Transcribed page contents ▸
[Start of Attachment]
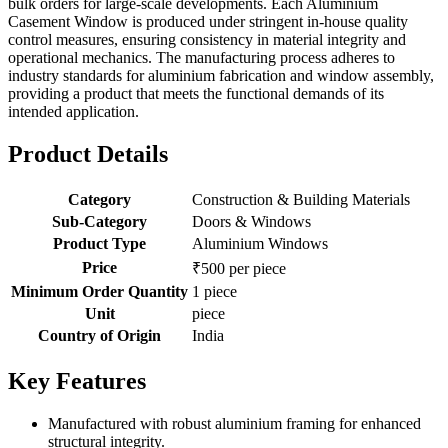
bulk orders for large-scale developments. Each Aluminium
Casement Window is produced under stringent in-house quality
control measures, ensuring consistency in material integrity and
operational mechanics. The manufacturing process adheres to
industry standards for aluminium fabrication and window assembly,
providing a product that meets the functional demands of its
intended application.
Product Details
Category
Construction & Building Materials
Sub-Category
Doors & Windows
Product Type
Aluminium Windows
Price
₹500 per piece
Minimum Order Quantity
1 piece
Unit
piece
Country of Origin
India
Key Features
Manufactured with robust aluminium framing for enhanced
structural integrity.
[End of Attachment]
WORK REQUEST ▸
Print from the line containing "Construction & Building Materials" to the last line above, exactly as written.

SOLUTION BELOW ▸
Construction & Building Materials
Sub-Category
Doors & Windows
Product Type
Aluminium Windows
Price
₹500 per piece
Minimum Order Quantity
1 piece
Unit
piece
Country of Origin
India
Key Features
Manufactured with robust aluminium framing for enhanced
structural integrity.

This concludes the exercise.